Fig. 4. VZV vaccination recruits antigen-specific CD4 T cells from the naïve compartment in addition to expanding memory T cells

(A) Stacked bars show the number of distinct VZV-specific CD4 TCRβ chains that could be recovered only in the naïve or in the memory compartment and those present in both compartments before vaccination. (B) CFSE-labeled purified naïve T cells and CTV-labeled PBMCs were cultured together in the presence of VZV lysate for 8 days. The scatter plot of gated CD4 T cells identifies proliferating naïve CD4 T cells and total CD4 T cells. Data are representative of two experiments. (C) Clonal size distributions of VZV-specific TCRβ chains that were originally derived from either naïve or memory CD4 T cells are shown as box plots of median frequencies of the nine individuals. Compared to day 0, clonal sizes were significantly increased for both naïve and memory population at all time-points after vaccination (p<0.01, paired Wilcoxon-Mann-Whitney test, n=9).

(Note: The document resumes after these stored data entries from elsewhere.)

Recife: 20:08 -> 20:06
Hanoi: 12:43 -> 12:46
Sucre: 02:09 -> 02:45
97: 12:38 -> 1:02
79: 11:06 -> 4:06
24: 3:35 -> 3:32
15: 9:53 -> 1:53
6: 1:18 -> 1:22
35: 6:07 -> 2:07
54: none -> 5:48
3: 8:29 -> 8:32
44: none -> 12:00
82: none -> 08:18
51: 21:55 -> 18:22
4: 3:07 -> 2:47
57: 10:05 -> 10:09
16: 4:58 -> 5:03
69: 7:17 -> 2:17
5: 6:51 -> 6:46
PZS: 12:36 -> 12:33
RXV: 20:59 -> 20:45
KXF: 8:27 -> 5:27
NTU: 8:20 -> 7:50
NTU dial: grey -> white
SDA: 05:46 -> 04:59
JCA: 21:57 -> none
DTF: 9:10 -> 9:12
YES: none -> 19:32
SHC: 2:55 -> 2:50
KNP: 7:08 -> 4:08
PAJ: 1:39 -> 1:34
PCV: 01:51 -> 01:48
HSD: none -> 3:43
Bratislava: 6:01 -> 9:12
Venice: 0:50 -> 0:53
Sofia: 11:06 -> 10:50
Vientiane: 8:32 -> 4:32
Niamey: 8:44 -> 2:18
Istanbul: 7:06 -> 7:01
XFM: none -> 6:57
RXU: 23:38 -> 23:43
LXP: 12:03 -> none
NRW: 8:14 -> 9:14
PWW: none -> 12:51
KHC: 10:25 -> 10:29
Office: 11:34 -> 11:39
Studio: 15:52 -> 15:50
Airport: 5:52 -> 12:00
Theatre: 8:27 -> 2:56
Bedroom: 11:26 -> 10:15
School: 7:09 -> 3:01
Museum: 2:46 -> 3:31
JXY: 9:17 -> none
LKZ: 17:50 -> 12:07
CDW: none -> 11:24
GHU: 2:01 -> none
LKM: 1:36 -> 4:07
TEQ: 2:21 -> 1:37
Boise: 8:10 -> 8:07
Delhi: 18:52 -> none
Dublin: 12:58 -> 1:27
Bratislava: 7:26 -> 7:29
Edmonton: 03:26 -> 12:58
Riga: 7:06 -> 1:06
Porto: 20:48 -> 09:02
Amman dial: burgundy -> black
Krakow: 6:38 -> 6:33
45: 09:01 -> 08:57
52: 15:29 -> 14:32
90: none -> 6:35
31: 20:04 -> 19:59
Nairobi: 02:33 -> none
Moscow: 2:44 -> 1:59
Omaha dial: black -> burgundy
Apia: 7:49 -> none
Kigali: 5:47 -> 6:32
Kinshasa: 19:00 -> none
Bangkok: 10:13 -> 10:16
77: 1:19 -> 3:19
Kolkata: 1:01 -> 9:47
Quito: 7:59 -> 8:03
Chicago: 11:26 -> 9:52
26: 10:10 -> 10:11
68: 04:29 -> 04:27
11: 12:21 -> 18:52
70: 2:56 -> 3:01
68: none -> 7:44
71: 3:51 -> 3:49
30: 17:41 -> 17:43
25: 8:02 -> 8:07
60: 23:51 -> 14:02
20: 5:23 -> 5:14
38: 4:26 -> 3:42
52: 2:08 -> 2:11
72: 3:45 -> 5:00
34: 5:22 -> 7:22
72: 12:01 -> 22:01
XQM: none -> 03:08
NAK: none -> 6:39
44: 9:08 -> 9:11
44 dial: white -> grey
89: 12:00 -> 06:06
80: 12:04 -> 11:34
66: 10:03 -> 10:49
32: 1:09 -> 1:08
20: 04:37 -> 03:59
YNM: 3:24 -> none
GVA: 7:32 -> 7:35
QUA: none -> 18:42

Fig. 5. VZV vaccination diversifies the VZV-reactive TCR repertoire

(A) The numbers of distinct VZV antigen-reactive TCRβ chains ordered by decreasing clonal size are plotted versus the cumulative space they occupy. Line graphs with different colors illustrate the clonal size distributions for different time points after vaccination. Data from one individual is shown. (B) The number of the largest distinct T cell clones that take up 80% of VZV-reactive CD4 TCR repertoire was determined as illustrated by the intersection with the indicated line in Fig. 5A. Results for the nine individuals before and 28 days after vaccination are shown as box plots. (C) Results are expressed as the percentage of clones that take up 80% of the antigen-specific repertoire space by dividing the number of different clones shown in Fig. 5B by the total number of clones for each time point and individual. (D) Distribution of clonal frequencies in VZV-reactive CD4 TCRβ repertoire at day 0 pre-vaccination is plotted against those at day 28 after vaccination. Each smoothed line represents the fitting curve that summarizes the distribution of clonal sizes for one individual. For comparison, lack of changes in clonal sizes is included as a dotted line. Paired Wilcoxon-Mann-Whitney tests were performed for comparison in B and C, n=9.